To do this, {tidytof}
implements the
tof_downsample()
verb, which allows downsampling using 3
methods: downsampling to an integer number of cells, downsampling to a
fixed proportion of the total number of input cells, or downsampling to
a fixed cellular density in phenotypic space.
tof_downsample()
Using {tidytof}
’s built-in dataset
phenograph_data
, we can see that the original size of the
dataset is 1000 cells per cluster, or 3000 cells in total:
data(phenograph_data)
phenograph_data |>
dplyr::count(phenograph_cluster)
#> # A tibble: 3 × 2
#> phenograph_cluster n
#> <chr> <int>
#> 1 cluster1 1000
#> 2 cluster2 1000
#> 3 cluster3 1000
To randomly sample 200 cells per cluster, we can use
tof_downsample()
using the “constant”
method
:
phenograph_data |>
# downsample
tof_downsample(
group_cols = phenograph_cluster,
method = "constant",
num_cells = 200
) |>
# count the number of downsampled cells in each cluster
count(phenograph_cluster)
#> # A tibble: 3 × 2
#> phenograph_cluster n
#> <chr> <int>
#> 1 cluster1 200
#> 2 cluster2 200
#> 3 cluster3 200
Alternatively, if we wanted to sample 50% of the cells in each
cluster, we could use the “prop” method
:
phenograph_data |>
# downsample
tof_downsample(
group_cols = phenograph_cluster,
method = "prop",
prop_cells = 0.5
) |>
# count the number of downsampled cells in each cluster
count(phenograph_cluster)
#> # A tibble: 3 × 2
#> phenograph_cluster n
#> <chr> <int>
#> 1 cluster1 500
#> 2 cluster2 500
#> 3 cluster3 500
And finally, we might also be interested in taking a slightly
different approach to downsampling that reduces the number of cells not
to a fixed constant or proportion, but to a fixed density in
phenotypic space.
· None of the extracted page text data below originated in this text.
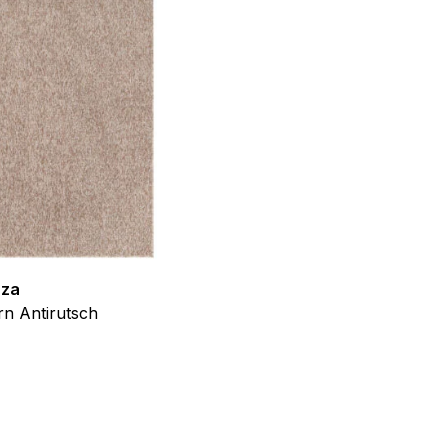
llungen. Diese Cookies
 Weise ändern, wie die
 in der Sie sich befinden.
f der Website verhalten,
zza
Teppich Shine
n Antirutsch
Creme Grau Gold Abstrakt Eff
ab
€
39,99
iel ist es, Anzeigen
ler für Herausgeber und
For example, the following scatterplot demonstrates
that there are certain areas of phenotypic density in
phenograph_data
that contain more cells than others along
the cd34
/cd38
axes:
rescale_max <-
function(x, to = c(0, 1), from = range(x, na.rm = TRUE)) {
x / from[2] * to[2]
}
phenograph_data |>
# preprocess all numeric columns in the dataset
tof_preprocess(undo_noise = FALSE) |>
# plot
ggplot(aes(x = cd34, y = cd38)) +
geom_hex() +
coord_fixed(ratio = 0.4) +
scale_x_continuous(limits = c(NA, 1.5)) +
scale_y_continuous(limits = c(NA, 4)) +
scale_fill_viridis_c(
labels = function(x) round(rescale_max(x), 2)
) +
labs(
fill = "relative density"
)
To reduce the number of cells in our dataset until the local density
around each cell in our dataset is relatively constant, we can use the
“density” method
of tof_downsample
:
phenograph_data |>
tof_preprocess(undo_noise = FALSE) |>
tof_downsample(method = "density", density_cols = c(cd34, cd38)) |>
# plot
ggplot(aes(x = cd34, y = cd38)) +
geom_hex() +
coord_fixed(ratio = 0.4) +
scale_x_continuous(limits = c(NA, 1.5)) +
scale_y_continuous(limits = c(NA, 4)) +
scale_fill_viridis_c(
labels = function(x) round(rescale_max(x), 2)
) +
labs(
fill = "relative density"
)
Thus, we can see that the density after downsampling is more uniform
(though not exactly uniform) across the range of
cd34
/cd38
values in
phenograph_data
.
For more details, check out the documentation for the 3 underlying
members of the tof_downsample_*
function family (which are
wrapped by tof_downsample
):
tof_downsample_constant
tof_downsample_prop
tof_downsample_density
sessionInfo()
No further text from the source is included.